Но у Марины нет желания продолжать разговор.
Едва рубеж пересекли, в лес углубились. Болотников ручеек заметил. Сочится родник из-под коряги, разлился по траве прозрачной лужицей. Остановил Иван Болотников коня, передал повод Скороходу:
— Погоди!
И с седла соскочив, на колени опустился. Припал к роднику, пил холодную чистую воду долго и жадно. Потом отошел, распростерся ниц, замер. Мозолистыми ладонями гладил землю ласково, бережно. В горле комок и слезы глаза застят.
Во второй раз такое с Иваном Исаевичем. Первый, когда из трюма галеры вывели, цепи сбили, и вот теперь.
Родина, отчая земля, горькая и самая близкая сердцу. Нет ее дороже. Сколько о ней передумал, перемечтал. Виделась она ему ежечасно на Туретчине, когда, надрываясь, греб тяжелым веслом, и в разговорах со Скороходом в коротких передышках. Во сне вставали перед ним поле с золотистой рожью, лес в зелени и с белыми березами на опушке, полянами в цвету. А чаще всего снилась деревня, родительская изба, мать и отец. Живы ли они, родные, повидать бы.
Болотников — крепостной князя Телятевского, лет десять тому назад бежал на Дон. У казаков в почете был, походным атаманом избирался.
Но в бою, раненного, взяли в плен крымчане, в Туретчину продали, где прикованные цепями на галере с другом Митей Скороходом гребцами плавали.
Спасение пришло от венецианцев. Их корабли разбили флот турок.
Так и попал Болотников со Скороходом в Венецию, а уж оттуда в Россию, домой пробирались.
По пути в Речь Посполитую у Молчанова оказались. Тот их письмом снабдил в Путивль к князю Каховскому.
Позже, когда улеглось первое волнение, Скороход заговорил:
— Отчего бы такое, Венеция — город красивый, и вся земля италийская дивная, и сколь перевидали мест чудных по пути, а вот же попали на Русь, и, кажется, нет ничего ее лучше.
Болотников разговор поддержал:
— Птаха малая за море осенью улетает, а к весне сызнова ворочается. А человек, Митя, не птица и не зверь, ему и подавно без родины нет жизни. Коли он отцовщину предаст по злому умыслу, забудет, презрения и смерти достоин.
От рубежа до Путивля немало сел и городов миновали Болотников со Скороходом и вдосталь нагляделись на слезы людские: в деревнях избы заброшены, народ голодный. Горький хлеб у крестьянина в боярской Руси. В Севске задержались, решили коней перековать, да и самим в бане не грех попариться, тело о том напоминает, зудит. Приметили избу побольше и почище, попросили приюта.

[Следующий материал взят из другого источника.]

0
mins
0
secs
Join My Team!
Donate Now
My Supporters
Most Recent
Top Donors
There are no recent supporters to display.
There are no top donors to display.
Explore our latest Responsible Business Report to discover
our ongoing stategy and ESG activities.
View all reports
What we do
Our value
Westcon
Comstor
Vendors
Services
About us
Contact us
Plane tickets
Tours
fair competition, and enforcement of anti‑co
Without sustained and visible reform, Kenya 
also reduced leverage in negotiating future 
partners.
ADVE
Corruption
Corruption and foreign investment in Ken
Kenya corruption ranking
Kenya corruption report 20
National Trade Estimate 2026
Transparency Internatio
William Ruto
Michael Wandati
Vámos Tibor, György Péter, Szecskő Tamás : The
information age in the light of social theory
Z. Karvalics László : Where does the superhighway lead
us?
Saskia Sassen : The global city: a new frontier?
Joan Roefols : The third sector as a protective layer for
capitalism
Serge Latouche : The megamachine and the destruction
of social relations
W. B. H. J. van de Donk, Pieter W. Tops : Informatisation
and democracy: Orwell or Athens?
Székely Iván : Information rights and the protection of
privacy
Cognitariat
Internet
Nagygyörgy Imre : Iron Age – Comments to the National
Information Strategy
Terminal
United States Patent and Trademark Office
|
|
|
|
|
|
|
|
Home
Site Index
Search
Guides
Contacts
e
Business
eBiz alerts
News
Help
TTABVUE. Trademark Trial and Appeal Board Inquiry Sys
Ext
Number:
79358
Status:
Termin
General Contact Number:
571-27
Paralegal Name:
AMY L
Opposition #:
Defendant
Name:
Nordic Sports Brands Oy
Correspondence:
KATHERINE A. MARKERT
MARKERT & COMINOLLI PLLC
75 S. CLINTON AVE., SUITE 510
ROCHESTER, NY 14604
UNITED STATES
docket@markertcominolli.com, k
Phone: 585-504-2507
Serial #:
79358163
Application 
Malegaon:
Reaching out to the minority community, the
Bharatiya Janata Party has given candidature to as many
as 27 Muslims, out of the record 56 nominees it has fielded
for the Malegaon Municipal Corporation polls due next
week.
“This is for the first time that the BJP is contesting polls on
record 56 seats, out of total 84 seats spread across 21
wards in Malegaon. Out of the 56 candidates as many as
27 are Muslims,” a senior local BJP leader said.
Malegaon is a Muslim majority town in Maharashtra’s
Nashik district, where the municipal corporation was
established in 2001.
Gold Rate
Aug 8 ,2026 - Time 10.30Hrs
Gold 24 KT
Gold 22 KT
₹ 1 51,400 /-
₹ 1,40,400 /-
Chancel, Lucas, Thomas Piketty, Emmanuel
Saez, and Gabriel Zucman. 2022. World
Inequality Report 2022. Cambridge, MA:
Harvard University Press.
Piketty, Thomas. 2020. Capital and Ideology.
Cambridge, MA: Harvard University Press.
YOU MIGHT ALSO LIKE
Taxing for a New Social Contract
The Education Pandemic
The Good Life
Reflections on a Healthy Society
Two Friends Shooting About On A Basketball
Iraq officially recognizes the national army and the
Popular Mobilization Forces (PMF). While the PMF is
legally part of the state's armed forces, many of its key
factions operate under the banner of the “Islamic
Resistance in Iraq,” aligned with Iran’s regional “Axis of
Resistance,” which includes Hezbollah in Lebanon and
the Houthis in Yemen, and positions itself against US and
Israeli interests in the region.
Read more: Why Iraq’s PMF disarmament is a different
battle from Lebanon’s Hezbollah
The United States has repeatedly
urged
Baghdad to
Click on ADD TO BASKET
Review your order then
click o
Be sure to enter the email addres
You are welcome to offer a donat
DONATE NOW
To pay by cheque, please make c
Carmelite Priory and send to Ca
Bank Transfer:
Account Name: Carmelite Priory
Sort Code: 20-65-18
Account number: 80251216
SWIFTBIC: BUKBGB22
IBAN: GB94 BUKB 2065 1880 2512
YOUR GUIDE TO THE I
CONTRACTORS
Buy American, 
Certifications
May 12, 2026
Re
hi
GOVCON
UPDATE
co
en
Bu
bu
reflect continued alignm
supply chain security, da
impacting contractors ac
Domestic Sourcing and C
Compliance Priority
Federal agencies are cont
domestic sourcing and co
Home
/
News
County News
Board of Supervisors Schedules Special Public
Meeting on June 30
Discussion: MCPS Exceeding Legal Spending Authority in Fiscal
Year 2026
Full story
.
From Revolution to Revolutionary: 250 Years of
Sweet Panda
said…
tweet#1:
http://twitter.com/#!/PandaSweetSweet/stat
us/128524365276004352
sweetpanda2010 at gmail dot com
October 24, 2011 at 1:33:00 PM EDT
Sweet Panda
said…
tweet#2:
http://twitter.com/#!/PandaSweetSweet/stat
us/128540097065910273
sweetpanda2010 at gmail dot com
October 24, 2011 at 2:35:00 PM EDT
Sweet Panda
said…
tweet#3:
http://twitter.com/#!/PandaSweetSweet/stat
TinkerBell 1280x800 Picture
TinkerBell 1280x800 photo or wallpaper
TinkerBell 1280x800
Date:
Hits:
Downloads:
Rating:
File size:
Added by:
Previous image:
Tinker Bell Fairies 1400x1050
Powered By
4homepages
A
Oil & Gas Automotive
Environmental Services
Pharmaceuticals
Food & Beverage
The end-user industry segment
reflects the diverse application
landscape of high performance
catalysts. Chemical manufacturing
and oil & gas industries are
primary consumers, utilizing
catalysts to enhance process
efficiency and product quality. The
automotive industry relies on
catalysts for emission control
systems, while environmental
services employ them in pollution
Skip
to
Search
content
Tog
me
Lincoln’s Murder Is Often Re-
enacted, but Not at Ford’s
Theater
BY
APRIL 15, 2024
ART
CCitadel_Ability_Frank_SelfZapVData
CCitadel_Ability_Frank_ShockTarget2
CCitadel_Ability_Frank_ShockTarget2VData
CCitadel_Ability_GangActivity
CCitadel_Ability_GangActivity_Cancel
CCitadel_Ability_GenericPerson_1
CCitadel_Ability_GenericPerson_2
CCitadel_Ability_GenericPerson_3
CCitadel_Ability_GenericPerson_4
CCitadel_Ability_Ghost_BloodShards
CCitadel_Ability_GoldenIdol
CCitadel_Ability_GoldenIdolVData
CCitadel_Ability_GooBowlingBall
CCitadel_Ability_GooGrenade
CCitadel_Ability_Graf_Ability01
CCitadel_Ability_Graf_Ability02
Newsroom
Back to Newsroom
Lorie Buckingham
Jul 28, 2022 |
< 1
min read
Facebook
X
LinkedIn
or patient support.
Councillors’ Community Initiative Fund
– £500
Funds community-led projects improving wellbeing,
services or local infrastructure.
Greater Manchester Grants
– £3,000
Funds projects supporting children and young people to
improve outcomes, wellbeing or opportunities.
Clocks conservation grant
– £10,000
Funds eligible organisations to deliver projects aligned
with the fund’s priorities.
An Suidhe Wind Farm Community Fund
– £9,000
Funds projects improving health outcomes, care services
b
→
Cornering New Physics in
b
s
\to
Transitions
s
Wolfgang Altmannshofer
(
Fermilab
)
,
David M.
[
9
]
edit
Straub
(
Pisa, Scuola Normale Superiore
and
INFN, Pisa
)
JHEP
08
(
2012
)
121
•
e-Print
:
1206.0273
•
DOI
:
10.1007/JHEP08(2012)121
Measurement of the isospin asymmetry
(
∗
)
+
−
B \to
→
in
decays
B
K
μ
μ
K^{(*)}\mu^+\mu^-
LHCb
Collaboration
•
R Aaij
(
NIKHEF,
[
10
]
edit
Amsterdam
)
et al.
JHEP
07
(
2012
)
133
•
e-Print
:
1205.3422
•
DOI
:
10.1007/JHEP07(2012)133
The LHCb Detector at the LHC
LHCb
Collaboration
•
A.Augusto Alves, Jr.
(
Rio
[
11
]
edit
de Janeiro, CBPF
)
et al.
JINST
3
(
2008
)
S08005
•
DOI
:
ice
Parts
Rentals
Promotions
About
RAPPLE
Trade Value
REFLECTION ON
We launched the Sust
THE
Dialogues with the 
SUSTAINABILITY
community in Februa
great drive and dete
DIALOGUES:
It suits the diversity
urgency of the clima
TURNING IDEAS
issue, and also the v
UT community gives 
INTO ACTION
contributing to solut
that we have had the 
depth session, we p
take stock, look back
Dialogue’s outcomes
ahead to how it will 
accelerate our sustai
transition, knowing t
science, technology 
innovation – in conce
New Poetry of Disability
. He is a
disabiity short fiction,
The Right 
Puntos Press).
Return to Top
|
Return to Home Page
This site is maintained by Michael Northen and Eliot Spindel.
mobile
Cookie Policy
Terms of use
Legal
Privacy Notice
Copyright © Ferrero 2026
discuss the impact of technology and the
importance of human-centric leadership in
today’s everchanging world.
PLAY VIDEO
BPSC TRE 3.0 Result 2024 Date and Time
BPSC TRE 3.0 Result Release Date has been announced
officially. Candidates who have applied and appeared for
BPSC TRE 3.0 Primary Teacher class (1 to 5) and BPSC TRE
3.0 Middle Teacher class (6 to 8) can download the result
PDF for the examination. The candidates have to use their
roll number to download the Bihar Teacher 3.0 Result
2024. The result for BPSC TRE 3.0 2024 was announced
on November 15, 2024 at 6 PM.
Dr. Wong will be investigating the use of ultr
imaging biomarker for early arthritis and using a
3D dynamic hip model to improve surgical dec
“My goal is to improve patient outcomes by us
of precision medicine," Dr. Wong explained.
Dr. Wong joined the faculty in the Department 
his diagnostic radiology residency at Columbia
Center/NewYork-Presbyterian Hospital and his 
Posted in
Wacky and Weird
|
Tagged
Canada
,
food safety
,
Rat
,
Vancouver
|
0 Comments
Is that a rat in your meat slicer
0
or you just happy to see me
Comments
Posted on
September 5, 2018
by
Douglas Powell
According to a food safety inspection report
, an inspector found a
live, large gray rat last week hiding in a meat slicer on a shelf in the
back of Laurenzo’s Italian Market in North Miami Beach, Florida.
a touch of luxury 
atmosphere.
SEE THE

Хозяин, мужик приземистый, борода до пояса, баню затопил, воды натаскал, а за обедом с расспросами приставал, как люд на чужой стороне проживает? Диву давался, не верилось, как это говорят там не по-русски, а друг друга понимают. Уж не сказки гости рассказывают? Покачал головой:
— Бывает же такое!
Потом поведал, что десятник стрелецкий из Путивля читал грамоту, звал комарицких постоять за царя Дмитрия.
Наутро привел хозяин высокого сухопарого мужика годов за тридцать, с серебром в волосах и бороде, сказал:
— Вот, Артамон Акинфиев, люди знатные, в Путивль едут. Им коней перековать.
Артамон на Болотникова и Скорохода посмотрел внимательно, на губах улыбка скользнула. Заметил насмешливо:
— В Путивль ныне многих потянуло, да не все там, едрен корень, после обедни разговеются.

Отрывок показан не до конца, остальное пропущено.